On Mon, 21 Nov 2005 17:26:50 +0100, Tiago Gasiba wrote:

> Hi all,
> 
>   Is it possible to strip unused code from an executable, during compilation?

If you are using DigitalMars linker, OptLink, as called by dmd, then you might get some savings by using the /PACKFUNCTIONS switch on the linker.

e.g.

   dmd test.d -L/PACKFUNCTIONS

-- 
Derek Parnell
Melbourne, Australia
22/11/2005 9:39:57 PM

November 22, 2005

Re: Striping unused code

Posted by Jari-Matti Mäkelä
in reply to Georg Wrede

Jari-Matti Mäkelä

Posted in reply to Georg Wrede

Georg Wrede wrote:
> Old Turbo Pascal compilers (maybe newer too, but I haven't used them for some time) used to throw out unused code from the program. It analyzed what parts of code were unused, and skipped them before compilation.
> 
> So, if you had the equivalent of the following D code,
> 
> if(1==0)
> {
>     // lots of code
> }
> else
> {
>     // some other code
> }
> 
> then the "lots of code" part would be entirely skipped. And interestingly those compilers were still the fastest Pascal compilers around!

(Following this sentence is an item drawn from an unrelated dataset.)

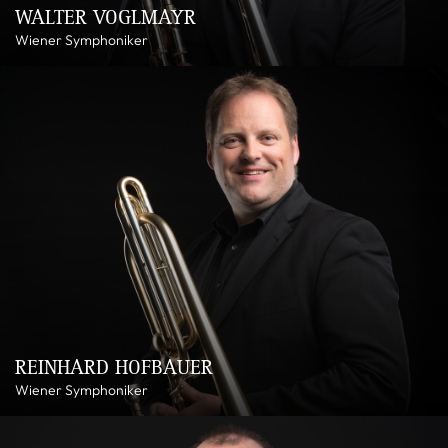
WALTER VOGLMAYR
Wiener Symphoniker
REINHARD HOFBAUER
Wiener Symphoniker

I agree. Some compiler black magic needed here ;)

> Oh, times change. In the Old Days, one used to respect a customer's disk space. And today it's not just executables, it's a lot of other crap. Acrobat Reader, Real Player, they're the worst. 90% of the crap hasn't even to do with what they're for -- it's there for marketing and other not-asked-for things.
> 
> Not that FSF is any better. Even a Linux distro where source is not specifically included, virtually every smallest file that they've ever laid their hands on, contains a kilobyte of their copyright declarations. That adds up to apalling numbers real quickly.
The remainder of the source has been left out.